Las plataformas de casino de Latinoamérica se encuentran en continua evolución pero se están encontrando una serie de escollos importantes que les impide seguir creciendo: regulaciones muy estrictas, además de tener que enfrentarse a una gran competencia digital que no para de crecer.
La industria se adapta a los nuevos tiempos en una jungla salvaje donde solo sobrevivirá el más fuerte y quién pueda adaptarse con la mayor rapidez.
Las nuevas regulaciones que cambian las reglas
Debido a este incremento del sector, los gobiernos de Latinoamérica han decidido dar un paso adelante para implantar marcos regulatorios más estrictos con el objetivo de proteger al jugador. Así podemos encontrar una mejora en las medidas de verificación de identidad, límites de apuestas, así como una mejora en la cantidad y calidad de los programas de Juego Responsable.
Estas son algunas de las tecnologías que hacen posible esta mejora de calidad dentro de los operadores de juego latinos:
- Límites automáticos de tiempo y de dinero para que el jugador tenga consciencia en todo momento sobre su forma de jugar.
- Verificación biométrica para acceder a los casinos físicos.
- Verificación con sistemas virtuales para controlar a los jugadores una vez que deciden jugar a través de Internet.
- Sistemas de autoexclusión permanentes, ayudando al usuario a poder desconectarse de la plataforma para siempre si así lo desea.
- Capacitación obligatoria impartida a los empleados para que tengan un mayor control sobre posibles adicciones.
Grandes cambios en las Estrategias de Juego Responsable
Así es cómo la industria ha logrado ponerse de acuerdo llegando a la conclusión de que el entretenimiento tan solo debería ser eso; por lo que se busca ofrecer diversión controlada y responsable al mismo tiempo, huyendo de cualquier idea de que los casinos se tengan que presentar como una fuente de ingresos regular u oportunidad de inversión.

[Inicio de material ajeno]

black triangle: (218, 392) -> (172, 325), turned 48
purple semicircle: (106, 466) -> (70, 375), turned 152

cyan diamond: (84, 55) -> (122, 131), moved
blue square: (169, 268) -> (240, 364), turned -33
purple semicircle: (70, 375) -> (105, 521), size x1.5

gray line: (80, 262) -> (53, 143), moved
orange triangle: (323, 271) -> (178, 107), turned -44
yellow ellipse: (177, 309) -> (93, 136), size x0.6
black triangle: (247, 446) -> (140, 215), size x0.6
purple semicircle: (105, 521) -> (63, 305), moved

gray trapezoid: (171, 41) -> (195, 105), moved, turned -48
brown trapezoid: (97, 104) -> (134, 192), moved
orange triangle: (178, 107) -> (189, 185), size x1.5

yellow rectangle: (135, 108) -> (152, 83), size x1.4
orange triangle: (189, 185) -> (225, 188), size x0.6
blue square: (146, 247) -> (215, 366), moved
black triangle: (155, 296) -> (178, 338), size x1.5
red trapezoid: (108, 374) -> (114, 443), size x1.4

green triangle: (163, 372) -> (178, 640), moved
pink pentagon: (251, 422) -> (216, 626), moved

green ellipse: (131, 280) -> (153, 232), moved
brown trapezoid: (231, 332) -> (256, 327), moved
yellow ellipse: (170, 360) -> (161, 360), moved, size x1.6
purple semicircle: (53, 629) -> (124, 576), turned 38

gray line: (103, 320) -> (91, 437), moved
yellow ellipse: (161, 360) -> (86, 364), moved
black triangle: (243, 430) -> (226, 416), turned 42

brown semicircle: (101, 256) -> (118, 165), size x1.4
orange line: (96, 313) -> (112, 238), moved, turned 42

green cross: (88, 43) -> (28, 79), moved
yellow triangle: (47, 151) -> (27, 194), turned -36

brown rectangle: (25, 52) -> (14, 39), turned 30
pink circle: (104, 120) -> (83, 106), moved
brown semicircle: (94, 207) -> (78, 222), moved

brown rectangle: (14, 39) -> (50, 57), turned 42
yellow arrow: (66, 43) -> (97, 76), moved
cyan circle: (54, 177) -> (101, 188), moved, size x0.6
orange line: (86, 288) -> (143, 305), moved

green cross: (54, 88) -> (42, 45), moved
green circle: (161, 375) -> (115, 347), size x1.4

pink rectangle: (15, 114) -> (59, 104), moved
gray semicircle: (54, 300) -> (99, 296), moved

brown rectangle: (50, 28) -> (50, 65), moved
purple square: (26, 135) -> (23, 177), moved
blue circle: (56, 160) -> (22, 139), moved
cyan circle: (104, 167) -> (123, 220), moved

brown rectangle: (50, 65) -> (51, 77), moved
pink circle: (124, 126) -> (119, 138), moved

En la información que cada casino ofrece al jugador queda claro que la casa siempre tendrá una ventaja matemática sobre el mismo. Esto quiere decir que, si se deciden a apostar grandes cantidades, lo más probable es que se produzcan importantes pérdidas.
Aquí es donde entran en juego los Programas de Juego Responsable, en donde se incluyen prácticas herramientas de:
- Límites personalizados en las retiradas diarias.
- Establecimiento de alertas sobre el tiempo transcurrido.
- Opciones de pausa temporal en cada cuenta.
- Recursos formativos sobre probabilidades reales.
- Acceso directo a líneas de ayuda especializada.
En definitiva, el mercado de Latinoamérica está en la línea de evolucionar hacia una mayor responsabilidad y transparencia. Así es como las empresas del sector están dando la mayor prioridad al entretenimiento seguro frente a las ganancias a corto plazo.
A modo de conclusión, es importante recordar siempre que apostar debe ser una forma de divertirse ocasionalmente, pero nunca una estrategia para ganar dinero. Con esta nueva línea, el usuario está más seguro que nunca.